Let’s take a look at Blanton’s skills in graph form.
His strengths and weaknesses are pretty clear – he has well above average command, pounding the strike zone but not missing bats. He’s a classic pitch-to-contact starter with a very slight groundball tendency, whose approach is to put the ball in play and let hitters get themselves out. There’s a lot of pitch to contact starters out there, but most of them haven’t experienced the same kind of run prevention success that Blanton has. The main reason can be best seen through the following chart:
Blanton’s allowed less than 1.0 HR/9 in each of the last three years, including a 0.63 HR/9 that ranked 11th lowest in baseball last year.
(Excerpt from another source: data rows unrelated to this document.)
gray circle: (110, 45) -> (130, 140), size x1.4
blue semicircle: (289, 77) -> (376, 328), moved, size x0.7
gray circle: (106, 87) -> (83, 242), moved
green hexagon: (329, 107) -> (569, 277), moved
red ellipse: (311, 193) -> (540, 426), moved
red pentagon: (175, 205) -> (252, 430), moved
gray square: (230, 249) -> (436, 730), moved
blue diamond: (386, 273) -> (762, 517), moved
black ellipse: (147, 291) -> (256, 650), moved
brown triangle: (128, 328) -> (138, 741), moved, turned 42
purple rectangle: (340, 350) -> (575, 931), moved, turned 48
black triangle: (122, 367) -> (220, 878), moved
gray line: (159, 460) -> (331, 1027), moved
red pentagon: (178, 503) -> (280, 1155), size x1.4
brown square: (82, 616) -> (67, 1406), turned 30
The guys ahead of him were almost universally extreme groundball pitchers (except Chris Young, who pitches in Petco Park), which is intuitive – its hard to hit a groundball over the wall. But since Blanton isn’t really an extreme groundball guy, his home run prevention over the last few years is a bit surprising. In fact, his HR/FB rates are shockingly low.
Oakland Coliseum is a tough place to hit the ball out of the park, so part of these low rates are explainable as a park effect, but not to this extreme. Over the last two and a half years, Blanton has consistently beaten his projection for what we’d expect his HR/FB rate to be, even when we include the park factor into the equation.
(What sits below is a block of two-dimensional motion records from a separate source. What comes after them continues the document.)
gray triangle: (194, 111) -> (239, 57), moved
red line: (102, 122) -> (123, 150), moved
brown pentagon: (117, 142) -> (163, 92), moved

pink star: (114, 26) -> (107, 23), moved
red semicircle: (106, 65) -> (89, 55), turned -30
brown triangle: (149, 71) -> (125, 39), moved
If you think this is a sustainable skill, you’re probably pretty bullish on his ability to rebound to his 2007 form and return to above average starter status, especially with the move to the weaker NL. After all, his 4.11 FIP suggests that his 4.96 ERA is mostly bad luck, and Philly may have bought low on the 27-year-old.
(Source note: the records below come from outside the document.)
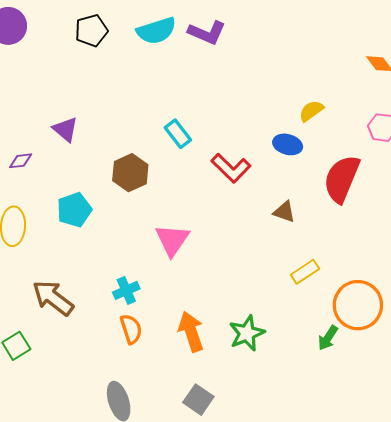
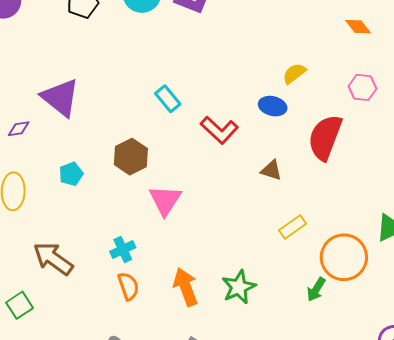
purple triangle: (65, 129) -> (60, 98), size x1.6
brown hexagon: (130, 173) -> (131, 157), moved
cyan pentagon: (74, 210) -> (71, 174), size x0.7

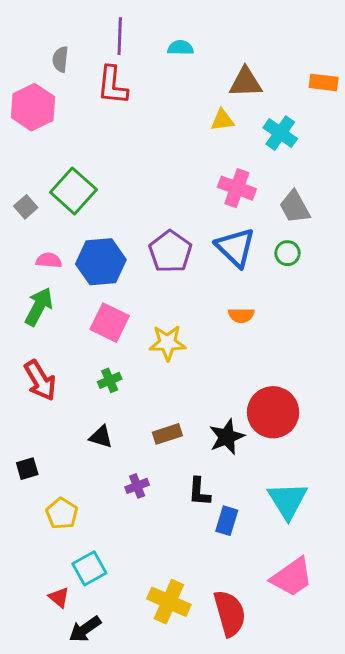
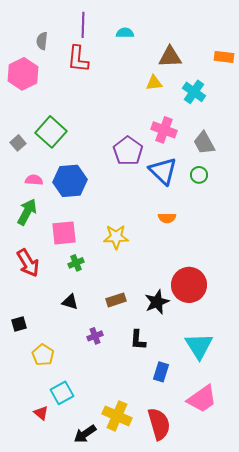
purple pentagon: (170, 252) -> (128, 151), moved
pink square: (110, 323) -> (64, 233), moved, turned -32
blue rectangle: (227, 521) -> (161, 372), moved
black arrow: (85, 629) -> (85, 434), moved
However, there’s a pretty good mountain of evidence that shows that pitchers have little control over their HF/FB rate, and it varies significantly on a year to year basis. If you think (as I do) that Blanton’s low HR/FB rates the last couple of years were more of an outlier than a skill he’s going to take to Philadelphia with him, then you’re a bit more bearish on his future. In general, pitchers whose performance is built on a low HR/FB rate don’t have the same consistent success that pitchers who control the strike zone, and a move from Oakland to Philadelphia could exacerbate the regression in HR/FB rate that Blanton likely has coming.
For the price they paid, the Phillies should have gotten a borderline all-star, but from my perspective, Blanton’s more of a back-end innings eater who isn’t likely to perform in the future as well as he has in the past. This looks like the kind of trade the Phillies fans will be looking back on with frustration for years to come.